Tuesday, August 13, 2019

When PAT rises can ROE keep falling...

Return on Equity is the ratio of net income to equity or net assets (i.e assets - liabilities)

ROE = Net income /(Total Assets - Total liabilities)

If the denominator (Assets) rises at a higher rate than the numerator (PAT), ROE will fall, despite rise in profits.

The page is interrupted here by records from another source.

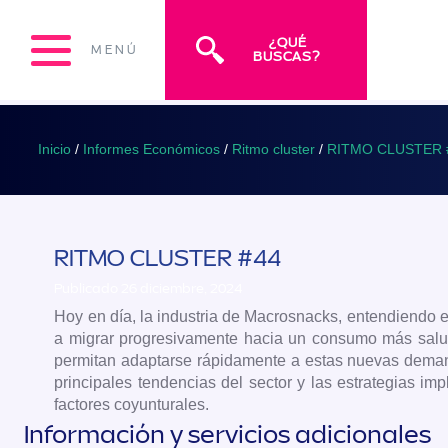
¿QUÉ
MENÚ
BUSCAS?
Inicio
/
Informes Económicos
/
Ritmo cluster
/
RITMO CLUSTER 
RITMO CLUSTER #44
Publicado 26 diciembre, 2024
Hoy en día, la industria de Macrosnacks, entendiendo
a migrar progresivamente hacia un consumo más salud
permitan adaptarse rápidamente a estas nuevas demand
principales tendencias del sector y las estrategias i
factores coyunturales.
Información y servicios adicionales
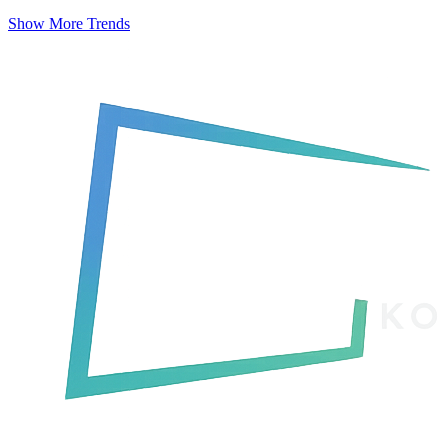
Show More Trends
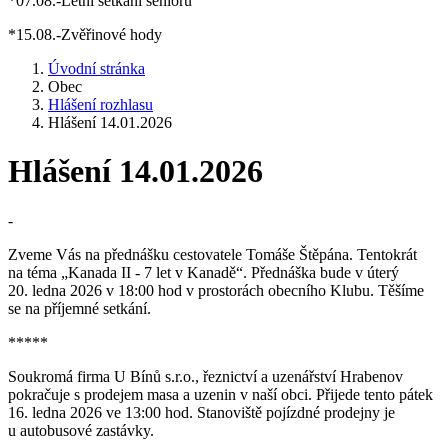
*07.08.-Letní setkání seniorů
*15.08.-Zvěřinové hody
Úvodní stránka
Obec
Hlášení rozhlasu
Hlášení 14.01.2026
Hlášení 14.01.2026
-
Zveme Vás na přednášku cestovatele Tomáše Štěpána. Tentokrát
na téma „Kanada II - 7 let v Kanadě“. Přednáška bude v úterý
20. ledna 2026 v 18:00 hod v prostorách obecního Klubu. Těšíme
se na příjemné setkání.
*****
Soukromá firma U Bínů s.r.o., řeznictví a uzenářství Hrabenov
pokračuje s prodejem masa a uzenin v naší obci. Přijede tento pátek
16. ledna 2026 ve 13:00 hod. Stanoviště pojízdné prodejny je
u autobusové zastávky.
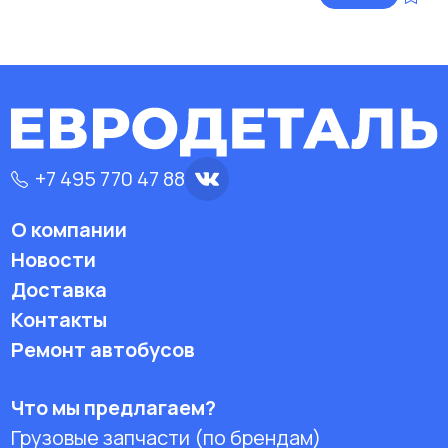
+7 495 770 47 88
О компании
Новости
Доставка
Контакты
Ремонт автобусов
Что мы предлагаем?
Грузовые запчасти (по брендам)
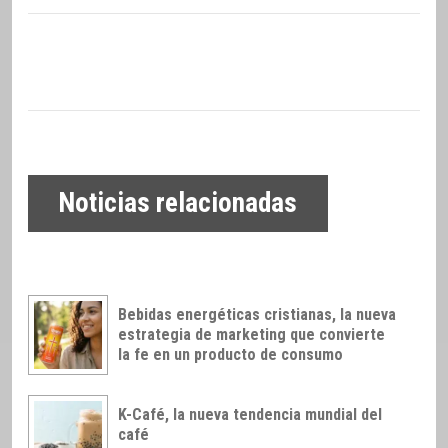
Noticias relacionadas
Bebidas energéticas cristianas, la nueva
estrategia de marketing que convierte
la fe en un producto de consumo
K-Café, la nueva tendencia mundial del
café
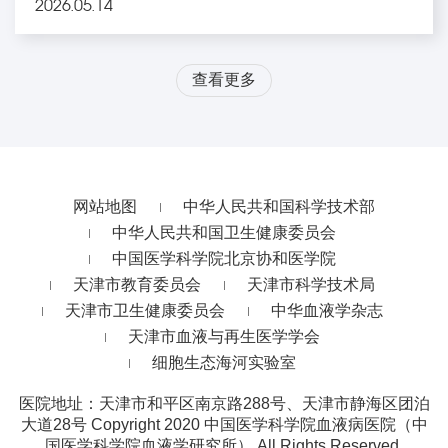
2026.05.14
查看更多
网站地图
中华人民共和国科学技术部
中华人民共和国卫生健康委员会
中国医学科学院北京协和医学院
天津市教育委员会
天津市科学技术局
天津市卫生健康委员会
中华血液学杂志
天津市血液与再生医学学会
细胞生态海河实验室
医院地址：天津市和平区南京路288号、天津市静海区团泊
大道28号
Copyright 2020 中国医学科学院血液病医院（中
国医学科学院血液学研究所） All Rights Reserved.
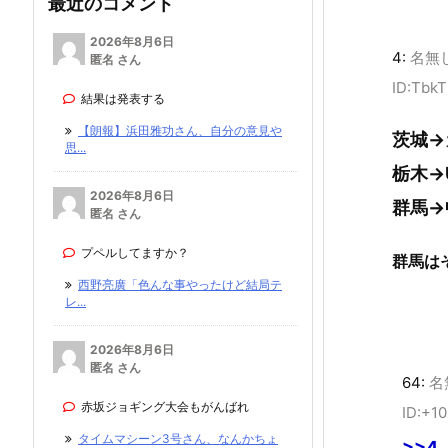
最近のコメント
2026年8月6日
4:
名無
匿名 さん
ID:TbkT
結果は発表する
【朗報】浜田雅功さん、自分の意見や
茨城→
思...
栃木→
2026年8月6日
群馬→
匿名 さん
プペルしてますか？
群馬は
西野亮廣「色んな事やったけど結局テ
レ...
2026年8月6日
匿名 さん
64:
名
赤坂ジョギング大会もがんばれ
ID:+1
タイムマシーン3号さん、なんかちょ
>>4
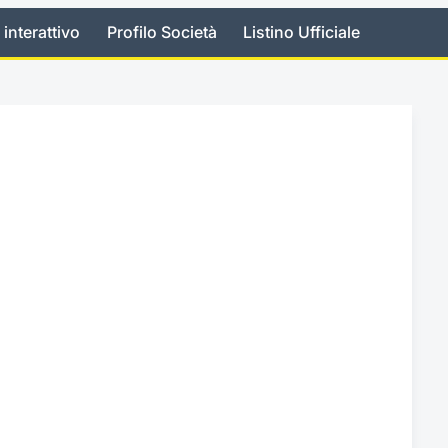
 interattivo
Profilo Società
Listino Ufficiale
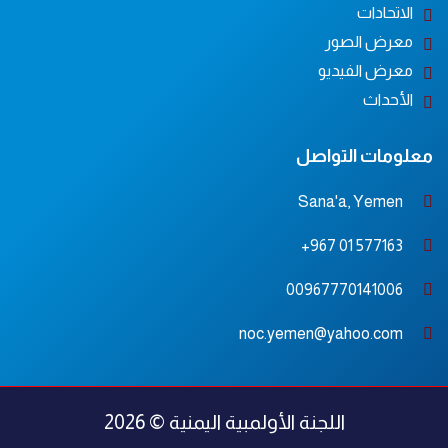
الاتحادات
معرض الصور
معرض الفيديو
الأحداث
معلومات التواصل
Sana'a, Yemen
577163 01 967+
00967770141006
noc.yemen@yahoo.com
اللجنة الأولمبية اليمنية © 2026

If a company having rising profits and debts starts to reduce its high debt burden by paying off the debt at a fast pace, the liabilities of the company will start reducing and this will be mostly by the excess cash profits generated by the rising PAT levels. This indicates that the assets may still remain high and the denominator inturn will increase. This situation will lead to falling ROE even when profit increases.

E.g for a company

Let us assume PAT (a) increases from 20,00,000 to 30,00,000 from FY18 to FY19.
Total Assets (b) increases from 5,00,00,000 to 6,00,00,000 for the same period
Total liabilities (c) reduced from 3,00,00,000 to 2,75,00,000
Shareholders capital (d) = b - c ; increased from 2,00,00,000 to 3,25,00,000
ROE (a/d) decreased from 10% to 9.2%.

In the above example ROE has fallen despite the PAT rising because of the lower liabilities and higher assets in the balance sheet. Thus while analysing the company's ROE an investor should keep a watch on the assets and liabilties of the company to understand the accurate reason for change.